There is a long history of travelers stopping in Conques. Historically Conques’ St. Foy abbey-church was a stop for trekkers on the great pilgrimage to Santiago de Compostela. Thus Conques, like seemingly half of the villages in France we have visited, is included amongst 78 places in the UNESCO World Heritage listing “The Routes of Santiago de Compostela in France”.
Conques itself is built on a hillside overlooking the river. The village was largely bypassed in the 19th Century; very little construction occurred between 1800 and 1950. Neglect of the masses and care by a few preserved Conques’ medieval character. Many of the original old stone structures still stand and the winding and narrow street plan remains. Isolated Conques is an unusually intact time capsule of the Middle Ages.
The main attraction in Conques is its impressive St. Foy abbey-church. Started between 1041 and 1052 and finished in the 12th Century, this Romanesque church is generally simple, austere, and relatively plain. To this there is one significant exception. The stone tympanum of the main façade depicts the Last Judgment in an elaborately carved and highly detailed manner.
Drawing medieval pilgrims to Conques were the remains of St. Foy, a martyred young woman from the 4th century. The relics of St. Foy arrived in Conques ironically through a quite un-Christian-like act; they were stolen in 866. After unsuccessful attempts to acquire other relics the local monks set their sights on the remains of St. Foy held at the cathedral in nearby Agen. For nearly a decade a monk from Conques, a truly dedicated conspirator, posed as a loyal monk in Agen in order to get close enough to the relics to steal them. When the unauthorized artifact acquisition was completed, Conques had the “credentials” to be a pilgrimage stop.

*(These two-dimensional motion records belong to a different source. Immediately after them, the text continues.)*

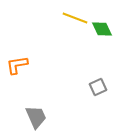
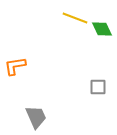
orange L-shape: moved 2 px left, 1 px down
gray square: rotated 24 degrees clockwise
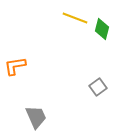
green diamond: rotated 40 degrees clockwise
gray square: rotated 36 degrees counterclockwise
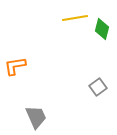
yellow line: rotated 30 degrees counterclockwise
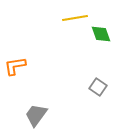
green diamond: moved 1 px left, 5 px down; rotated 35 degrees counterclockwise
gray square: rotated 18 degrees counterclockwise
gray trapezoid: moved 2 px up; rotated 120 degrees counterclockwise
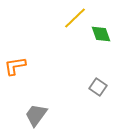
yellow line: rotated 35 degrees counterclockwise
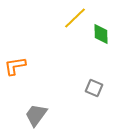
green diamond: rotated 20 degrees clockwise
gray square: moved 4 px left, 1 px down; rotated 12 degrees counterclockwise
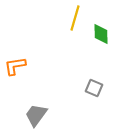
yellow line: rotated 30 degrees counterclockwise
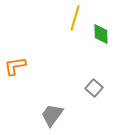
gray square: rotated 18 degrees clockwise
gray trapezoid: moved 16 px right
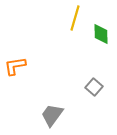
gray square: moved 1 px up
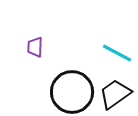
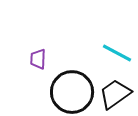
purple trapezoid: moved 3 px right, 12 px down
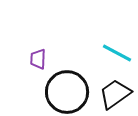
black circle: moved 5 px left
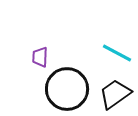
purple trapezoid: moved 2 px right, 2 px up
black circle: moved 3 px up
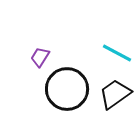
purple trapezoid: rotated 30 degrees clockwise
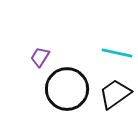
cyan line: rotated 16 degrees counterclockwise
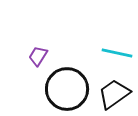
purple trapezoid: moved 2 px left, 1 px up
black trapezoid: moved 1 px left
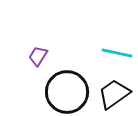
black circle: moved 3 px down
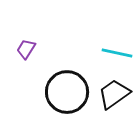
purple trapezoid: moved 12 px left, 7 px up
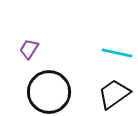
purple trapezoid: moved 3 px right
black circle: moved 18 px left
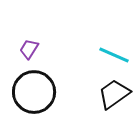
cyan line: moved 3 px left, 2 px down; rotated 12 degrees clockwise
black circle: moved 15 px left
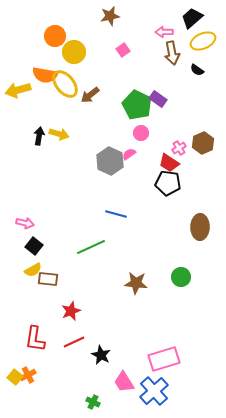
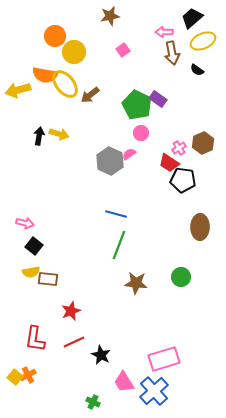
black pentagon at (168, 183): moved 15 px right, 3 px up
green line at (91, 247): moved 28 px right, 2 px up; rotated 44 degrees counterclockwise
yellow semicircle at (33, 270): moved 2 px left, 2 px down; rotated 18 degrees clockwise
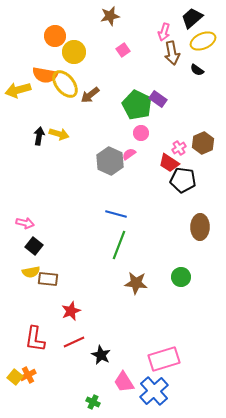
pink arrow at (164, 32): rotated 72 degrees counterclockwise
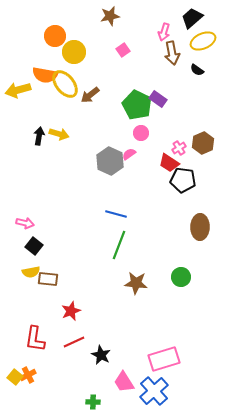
green cross at (93, 402): rotated 24 degrees counterclockwise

Today Conques is a great place for a short visit. It only takes a few hours to see and soak in the character of this small village. That was good for us. Assuming we could recreate the three-dimensional puzzle of the super dense interlocked luggage knot in the back end of the rental Peugeot we’d be off in the morning. If we successfully reloaded we’d leave Conques comfortable in the knowledge that there was nothing left to see in the village out of the completely obscured back window of the rental car.